RÉPUBLIQUE FRANCAISE
AU NOM DU PEUPLE FRANCAIS

LA COUR DE CASSATION, TROISIÈME CHAMBRE CIVILE, a rendu l'arrêt suivant :

CIV. 3

SG



COUR DE CASSATION
______________________


Audience publique du 1er avril 2021




Rejet


M. CHAUVIN, président



Arrêt n° 321 F-D

Pourvoi n° X 19-17.599




R É P U B L I Q U E F R A N Ç A I S E

_________________________

AU NOM DU PEUPLE FRANÇAIS
_________________________


ARRÊT DE LA COUR DE CASSATION, TROISIÈME CHAMBRE CIVILE, DU 1ER AVRIL 2021


1°/ M. D... I...,

2°/ Mme K... T..., épouse I... D...,

domiciliés tous deux c/o la société Christinaz & Pessey-Magnifique, [...] ,

ont formé le pourvoi n° X 19-17.599 contre l'arrêt rendu le 19 mars 2019 par la cour d'appel de Chambéry (chambre civile, 1re section), dans le litige les opposant :

1°/ à M. U... A...,

2°/ à Mme J... S..., épouse A...,

domiciliés tous deux [...] (Irlande),

3°/ au syndicat des copropriétaires [...], dont le siège est [...] , représenté par son syndic la société Fabien Grosset Grange, dont le siège est [...] ,

4°/ à la société [...], société en nom collectif, dont le siège est [...] ,

5°/ à la société Montroc, société civile immobilière, dont le siège est [...] ,

défendeurs à la cassation.

Les demandeurs invoquent, à l'appui de leur pourvoi, le moyen unique de cassation annexé au présent arrêt.

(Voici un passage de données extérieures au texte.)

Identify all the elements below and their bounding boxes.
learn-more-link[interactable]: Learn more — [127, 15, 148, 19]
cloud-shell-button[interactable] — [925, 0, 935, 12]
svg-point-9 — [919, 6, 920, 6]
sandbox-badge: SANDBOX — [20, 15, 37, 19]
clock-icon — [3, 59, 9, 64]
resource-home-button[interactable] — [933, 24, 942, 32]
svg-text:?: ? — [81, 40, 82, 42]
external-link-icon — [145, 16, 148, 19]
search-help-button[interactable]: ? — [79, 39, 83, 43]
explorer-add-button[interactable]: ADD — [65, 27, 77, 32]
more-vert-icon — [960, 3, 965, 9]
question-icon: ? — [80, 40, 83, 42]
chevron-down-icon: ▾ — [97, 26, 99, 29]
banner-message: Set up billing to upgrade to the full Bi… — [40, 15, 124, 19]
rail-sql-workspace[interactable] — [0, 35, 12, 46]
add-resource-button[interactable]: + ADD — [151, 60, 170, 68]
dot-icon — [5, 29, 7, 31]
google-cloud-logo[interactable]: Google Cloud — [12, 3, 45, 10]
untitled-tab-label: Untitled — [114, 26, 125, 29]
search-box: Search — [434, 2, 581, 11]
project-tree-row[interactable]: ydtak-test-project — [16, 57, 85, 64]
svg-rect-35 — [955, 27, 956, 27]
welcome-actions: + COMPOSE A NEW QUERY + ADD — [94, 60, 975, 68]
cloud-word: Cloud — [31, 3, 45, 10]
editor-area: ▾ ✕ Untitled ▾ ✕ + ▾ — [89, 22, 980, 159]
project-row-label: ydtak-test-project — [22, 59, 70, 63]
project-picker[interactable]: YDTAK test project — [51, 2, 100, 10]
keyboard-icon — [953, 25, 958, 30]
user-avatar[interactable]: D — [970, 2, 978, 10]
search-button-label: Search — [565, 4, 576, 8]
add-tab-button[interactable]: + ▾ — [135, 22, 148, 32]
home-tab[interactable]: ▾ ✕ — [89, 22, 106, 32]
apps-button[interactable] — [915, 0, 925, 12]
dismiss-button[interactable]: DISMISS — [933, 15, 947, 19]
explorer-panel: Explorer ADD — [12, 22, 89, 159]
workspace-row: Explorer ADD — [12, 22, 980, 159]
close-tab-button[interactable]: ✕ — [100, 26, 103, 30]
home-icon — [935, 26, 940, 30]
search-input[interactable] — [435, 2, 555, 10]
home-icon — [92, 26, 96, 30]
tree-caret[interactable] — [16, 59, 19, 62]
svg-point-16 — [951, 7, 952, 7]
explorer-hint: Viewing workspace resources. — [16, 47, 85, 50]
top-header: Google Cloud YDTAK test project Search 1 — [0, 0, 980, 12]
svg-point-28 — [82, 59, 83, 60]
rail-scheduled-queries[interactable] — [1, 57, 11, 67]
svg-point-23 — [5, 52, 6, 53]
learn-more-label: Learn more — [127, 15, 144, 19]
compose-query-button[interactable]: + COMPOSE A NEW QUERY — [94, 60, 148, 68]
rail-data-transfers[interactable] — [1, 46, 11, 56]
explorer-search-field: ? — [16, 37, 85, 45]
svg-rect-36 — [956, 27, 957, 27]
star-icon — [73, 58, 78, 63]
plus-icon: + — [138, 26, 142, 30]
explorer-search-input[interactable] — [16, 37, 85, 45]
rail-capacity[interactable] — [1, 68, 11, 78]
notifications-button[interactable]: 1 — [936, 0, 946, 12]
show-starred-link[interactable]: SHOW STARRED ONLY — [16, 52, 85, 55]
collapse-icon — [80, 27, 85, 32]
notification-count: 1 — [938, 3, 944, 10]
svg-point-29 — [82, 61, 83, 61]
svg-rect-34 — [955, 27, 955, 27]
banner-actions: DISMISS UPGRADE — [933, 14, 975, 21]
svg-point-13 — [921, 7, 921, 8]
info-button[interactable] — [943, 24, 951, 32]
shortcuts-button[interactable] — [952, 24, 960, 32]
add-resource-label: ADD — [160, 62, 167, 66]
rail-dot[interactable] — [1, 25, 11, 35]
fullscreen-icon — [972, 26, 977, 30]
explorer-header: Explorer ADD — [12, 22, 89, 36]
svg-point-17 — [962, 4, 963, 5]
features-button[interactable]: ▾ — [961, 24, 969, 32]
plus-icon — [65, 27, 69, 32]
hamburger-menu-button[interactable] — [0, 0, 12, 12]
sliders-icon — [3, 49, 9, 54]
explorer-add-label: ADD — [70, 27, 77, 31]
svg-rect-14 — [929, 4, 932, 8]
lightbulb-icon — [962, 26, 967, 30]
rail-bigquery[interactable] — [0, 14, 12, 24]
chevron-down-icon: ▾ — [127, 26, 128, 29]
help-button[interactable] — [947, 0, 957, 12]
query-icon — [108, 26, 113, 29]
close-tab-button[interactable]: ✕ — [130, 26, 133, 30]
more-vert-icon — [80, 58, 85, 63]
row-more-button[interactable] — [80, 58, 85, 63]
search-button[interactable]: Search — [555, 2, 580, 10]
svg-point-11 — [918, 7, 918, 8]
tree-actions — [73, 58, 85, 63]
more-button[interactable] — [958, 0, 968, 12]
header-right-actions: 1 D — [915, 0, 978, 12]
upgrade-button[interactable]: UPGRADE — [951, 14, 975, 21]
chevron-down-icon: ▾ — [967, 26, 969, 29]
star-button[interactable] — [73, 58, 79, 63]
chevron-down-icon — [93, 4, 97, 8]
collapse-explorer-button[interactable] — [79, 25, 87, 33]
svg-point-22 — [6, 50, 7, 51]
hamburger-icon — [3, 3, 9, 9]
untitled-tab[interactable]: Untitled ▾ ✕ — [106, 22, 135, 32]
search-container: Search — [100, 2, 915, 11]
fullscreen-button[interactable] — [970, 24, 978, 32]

Le dossier a été communiqué au procureur général.

Sur le rapport de M. Zedda, conseiller référendaire, les observations de la SCP Gatineau, Fattaccini et Rebeyrol, avocat de M. et Mme I..., de la SCP Lyon-Caen et Thiriez, avocat de M. et Mme A..., du syndicat des copropriétaires [...] et des sociétés [...] et Montroc, après débats en l'audience publique du 2 mars 2021 où étaient présents M. Chauvin, président, M. Zedda, conseiller référendaire rapporteur, M. Maunand, conseiller doyen, et Mme Besse, greffier de chambre,

la troisième chambre civile de la Cour de cassation, composée des président et conseillers précités, après en avoir délibéré conformément à la loi, a rendu le présent arrêt.

Faits et procédure

1. Selon l'arrêt attaqué (Chambéry, 19 mars 2019), M. et Mme I... ont acquis différents lots dans un immeuble en copropriété.

2. Après des travaux de rénovation, ils ont revendu les lots à M. et Mme A..., à la société Montroc et à la société [...].

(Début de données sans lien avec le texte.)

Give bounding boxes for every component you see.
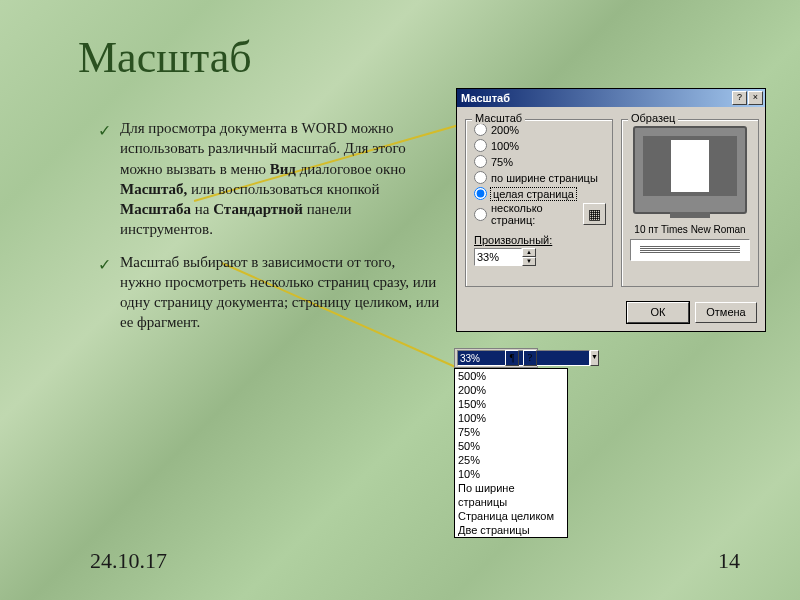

3. Les acquéreurs ont constaté des désordres et, conjointement avec le syndicat des copropriétaires, ont assigné les vendeurs aux fins d'expertise, après avoir fait procéder à des réparations.

4. Les acquéreurs et le syndicat des copropriétaires ont, ensuite, assigné les vendeurs en indemnisation de leurs préjudices.


Examen du moyen

Sur le moyen unique, pris en sa première branche

Enoncé du moyen

5. M. et Mme I... font grief à l'arrêt de les condamner in solidum à payer une certaine somme au syndicat des copropriétaires, à M. et Mme A..., à la société [...] et à la société Montroc, alors « que la garantie décennale d'un constructeur ne peut être engagée qu'en cas de désordre de nature à compromettre la solidité de l'ouvrage ou à le rendre impropre à sa destination ; qu'en l'espèce, pour engager la responsabilité décennale des époux I... à raison d'infiltrations dans l'appartement des époux A..., la cour d'appel a seulement retenu que les infiltrations "affectaient" la destination de l'appartement ; qu'en se déterminant ainsi, sans caractériser que le désordre allégué rendait l'ouvrage impropre à sa destination, la cour d'appel a privé sa décision de base légale au regard de l'article 1792 du code civil. »

Réponse de la Cour

6. La cour d'appel a relevé que, selon les constatations d'un technicien mandaté par les acquéreurs, la terrasse avait été créée sans tenir compte des normes applicables en matière d'étanchéité, notamment en climat de montagne, que des bâches servaient de protection provisoire, qu'une panne avait été coupée franchement, sans reprise des charges, que les parois, triangles et fonds fermant la terrasse étaient en bois, que les relevés étaient pratiquement inexistants, qu'aucun seuil n'isolait la porte-fenêtre, que l'étanchéité, son support, la nature de l'isolation et son épaisseur n'étaient pas conformes aux normes en vigueur, expliquant les infiltrations d'eau constatées à l'intérieur de l'appartement.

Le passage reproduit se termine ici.